Improving the selectivity of photocatalytic NOx abatement through improved O2 reduction pathways using Ti0.909W0.091O2Nx semiconductor nanoparticles: from characterisation to photocatalytic performance

A. Folli, J. Z. Bloh, K. L. Armstrong, E. Richards, D. M. Murphy, L. Lu, C. Kiely, D. J. Morgan, R. I. Smith, A. C. McLaughlin, D. E. Macphee

ACS Catal., 8 (2018), 6927–6938, doi: 10.1021/acscatal.8b00521


In this paper we provide detailed insight into the electronic-crystallographic-structural relationship for Ti0.909W0.091O2Nx semiconductor nanoparticles, explaining the mutual electronic and magnetic influence of the photo-induced, stable N- and W-based paramagnetic centres, their involvement in the photo-induced charge carriers trapping and their role in improving the nitrate selectivity of the photocatalytic oxidation of NOx to nitrates. In particular, reduced tungsten species in various crystallographic environments within the anatase host lattice were observed to play a fundamental role in storing and stabilising photo-generated electrons. Here we show how these reduced centres can catalyse multi-electron transfer events without the need for rare and expensive platinum group metals (PGMs). This allows for a versatile and elegant design of redox potentials. As a result, electron transfer processes that are kinetically inaccessible with metal oxides such as TiO2 can now be accessed, enabling dramatic improvements in reaction selectivity.
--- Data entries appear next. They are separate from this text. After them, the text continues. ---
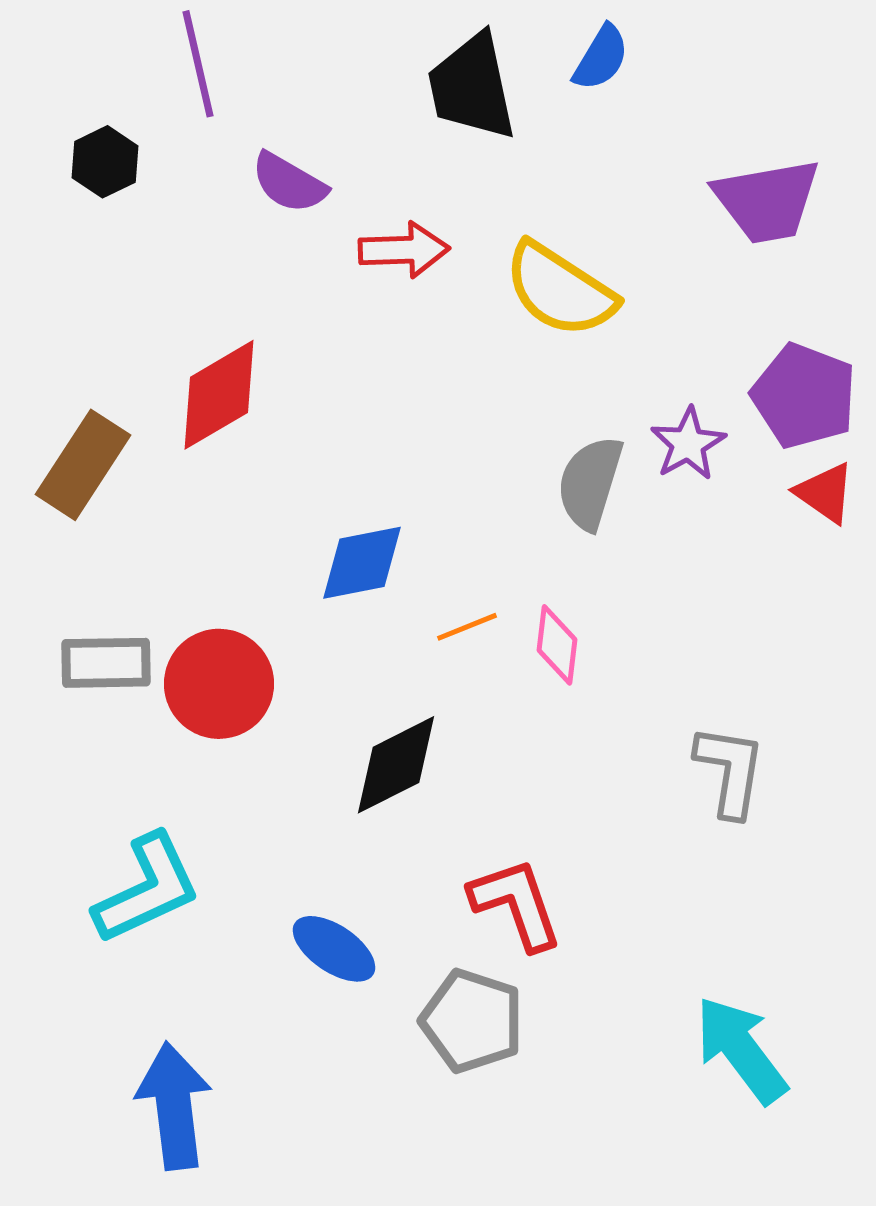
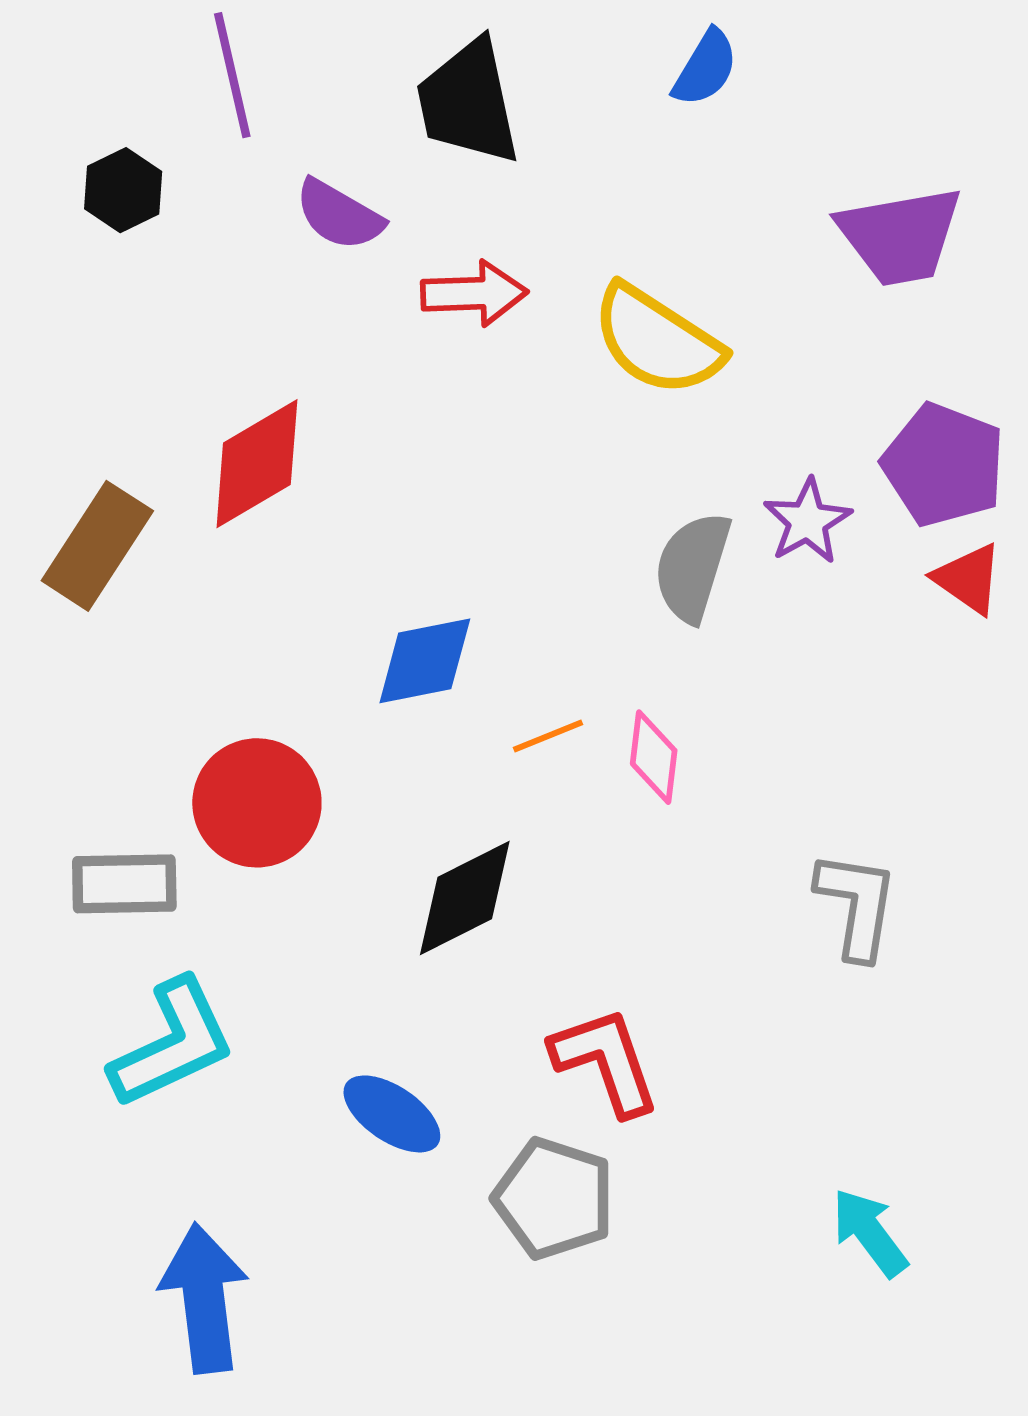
black trapezoid: (472, 87) -> (468, 102), moved
gray rectangle: (106, 663) -> (124, 884), moved
cyan arrow: (741, 1050) -> (870, 1232), size x0.7

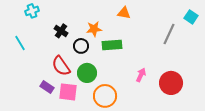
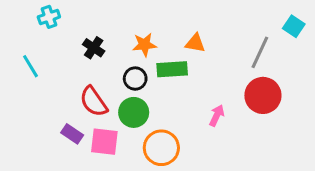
orange triangle: (124, 13) -> (195, 43), moved
black circle: (81, 46) -> (135, 79), moved
red circle: (171, 83) -> (263, 95), moved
The photocatalytic abatement of NOx towards non-toxic products is exemplified here and is shown to pivot on multiple routes for molecular oxygen reduction. The same rationale can furthermore be applied to other photocatalytic processes. The observations described in this work could open new exciting avenues in semiconductor photocatalysis for environmental remediation technologies, where the optimisation of molecular oxygen reduction, together with the pollutant species to be oxidised, becomes a central element of the catalyst design, without relying on the use of rare and expensive PGMs.